Blessing of Belief

The Father of Faith and the Power of Saying, “Yes Lord, I Believe."

Key Text: Romans 4

A key concept in Paul’s argument that righteousness comes through faith and not by works is unpacked in Romans 4. To close out this series, we turn our attention back to Abram, and in particular to the moment that righteousness was credited to him in God’s sight. What was the pivotal moment? What plucked this wandering exile from ‘excluded’ to ‘included’? And what lessons does that moment hold for us?

There is a blessing in belief, and it goes far beyond mere positive thinking or even answered prayers — it stretches far back into eternity past and forward into eternity future, and it places you securely into the gentle hands of a loving Father; “Yes Lord, I believe”, alters eternal destinies.

The Meekness and Might of Mary: How wonder and curiosity magnify God’s glory

Key Text: Luke 1:26-56

At first glance, Mary’s response to the news of her pregnancy seems not too dissimilar to Zechariah’s. Yet the angel’s response is dramatically different; rather than rebuke, Mary receives a blessing. Something about Mary’s posture before God was different. Mary’s heart was meek, yet her simple belief was mighty. Rather than belittle God, our awestruck wonder and holy curiosity magnify the glory of God. To Mary, it didn’t seem possible, but God was in it, so she sat back in wonder to wait on how he would fulfil his promise. When that happens, when our lives are filled with expectant wonder and curiosity, God gets even more praise.

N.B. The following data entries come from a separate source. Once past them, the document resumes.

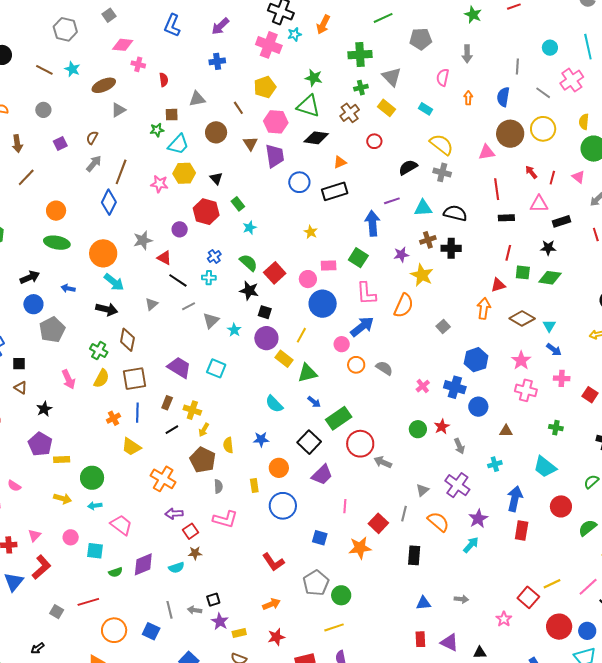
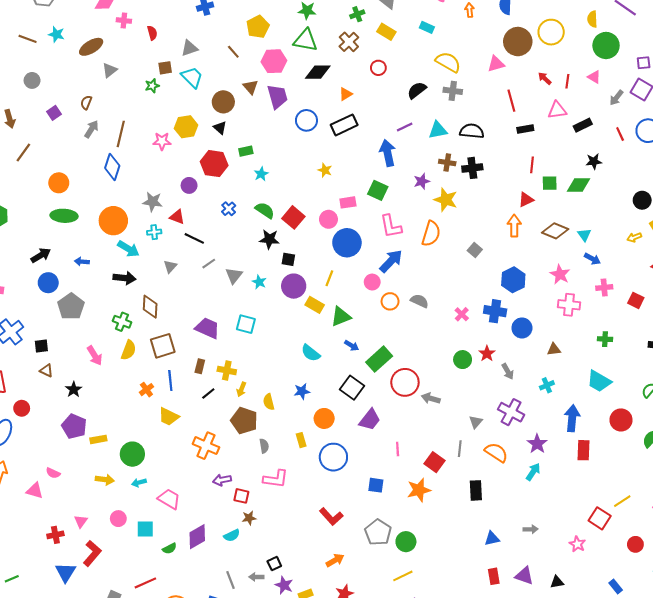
brown circle: (216, 132) -> (223, 102), moved
cyan trapezoid: (178, 144) -> (192, 77), moved, turned -80
green rectangle: (238, 204) -> (246, 151), turned -56
gray star: (143, 240) -> (153, 202), turned 30
brown cross: (428, 240) -> (447, 162), turned 35
black star: (548, 248) -> (594, 161), moved
cyan cross: (209, 278) -> (154, 232), moved
red square: (190, 531) -> (241, 496), turned -35
red circle: (559, 627) -> (635, 544), size x0.6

The Harm And Hope Of Scoffing: Learning a lesson from Zechariah

Key Text: Luke 1:5-24, 57-79

When Gabriel the Angel delivers the exciting news of a promised son for Zechariah the priest and his barren wife, the aged man’s first response was scoffing laughter and disrespectful questioning. There’s harm in that type of response. Laughing at God in disbelief comes with a warning label. But there’s also hope in this story. The story doesn’t end in mute silence, instead, it climaxes in joyful prophetic singing. Zechariah’s hope — our hope — was about to step into our world.